Yong Li, PhD – Institution: Baylor Medical School, Houston, USA (Project Period 10/15/19 – 10/01/22). $400,000 over three years.

This project falls under the IWMF-LLS Strategic Research Roadmap Initiative. More than 90% of Waldenström’s macroglobulinemia (WM) patients have an abnormality (mutation) in the MYD88 protein, termed MYD88 L265P. This research aims to discover a drug to specifically block the abnormal MYD88 L265P protein in WM cells, while sparing the body’s normal MYD88. The work builds on Dr Li’s prior discovery that the abnormal MyD88 L265P, but not normal, wildtype MYD88, interacts with a specific protein called RING finger protein 138 (RNF138), leading to polyubiquitination that stimulates excessive NF-kB signaling. The project will perform a high-throughput screen to identify candidate molecules that either block RNF138 from interacting with MYD88 or inhibit RNF138 directly. Candidate molecules will be tested in additional cellular assays and in a mouse model. A new drug to block the abnormal function of MYD88 L265P would be useful to most WM patients, even though WM patients show a wide diversity of clinical disorders.
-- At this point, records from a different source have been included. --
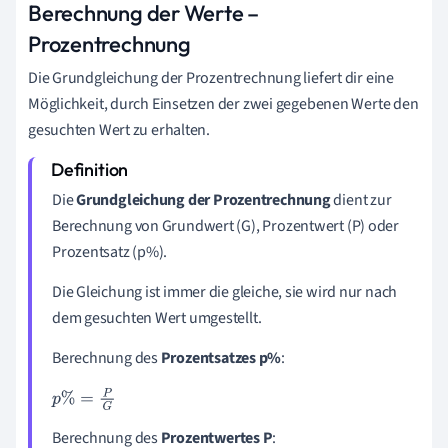
Berechnung der Werte –
Prozentrechnung
Die Grundgleichung der Prozentrechnung liefert dir eine
Möglichkeit, durch Einsetzen der zwei gegebenen Werte den
gesuchten Wert zu erhalten.
Die
Grundgleichung der
Prozentrechnung
dient zur
Berechnung von Grundwert (G), Prozentwert (P) oder
Prozentsatz (p%).
Die Gleichung ist immer die gleiche, sie wird nur nach
dem gesuchten Wert umgestellt.
Berechnung des
Prozentsatzes p%
:
p
%
=
P
G
Berechnung des
Prozentwertes P
:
Steven Treon, MD, PhD, and Zachary Hunter, PhD– Dana-Farber Cancer Institute, Boston, MA, USA. (Project Period 9/1/2018-8/31/2020). $400,000. TITLE: TRANSCRIPTIONAL CHARACTERIZATION OF UNTREATED PATIENTS WITH WALDENSTROM’S MACROGLOBULINEMIA
[This project falls under the IWMF-LLS Strategic Research Roadmap Initiative. The genome is made up of DNA, a long, winding molecule that contains the instructions needed to build, maintain, and reproduce cells. For these instructions to be carried out, DNA must be “read” and transcribed—in other words, copied—into RNA molecules, which are called “transcripts.” A “transcriptome” is a collection of all the RNA transcripts present in a cell. A comprehensive characterization of the RNA transcriptome provides a snapshot of the inner workings of a cell at a particular moment in time. Studying the RNA transcriptome is a way in which researchers can determine when, where, and how each gene is expressed in a cell. This in turn can provide a basis for comparison between how genes are expressed in normal cells versus how they are expressed in cancer cells. Dr. Treon and Dr. Hunter propose to sequence the RNA transcriptome of a much larger set of WM patient samples than previously studied. Their sample set from 300 untreated patients should provide robust numbers for statistical analysis, thereby leading to better evaluation of gene expression from different types of MYD88 and CXCR4 mutations and better characterization of gene expression of other, less understood mutations in genes such as CD79B, ARID1A, and TP53, among others. Patients who provide samples will continue to be followed over time to investigate whether and how their gene expression patterns correlate with the clinical characteristics of their disease, such as: disease progression, response to therapy, subsequent progression-free survival and overall survival, and other events relevant to the natural course of WM.]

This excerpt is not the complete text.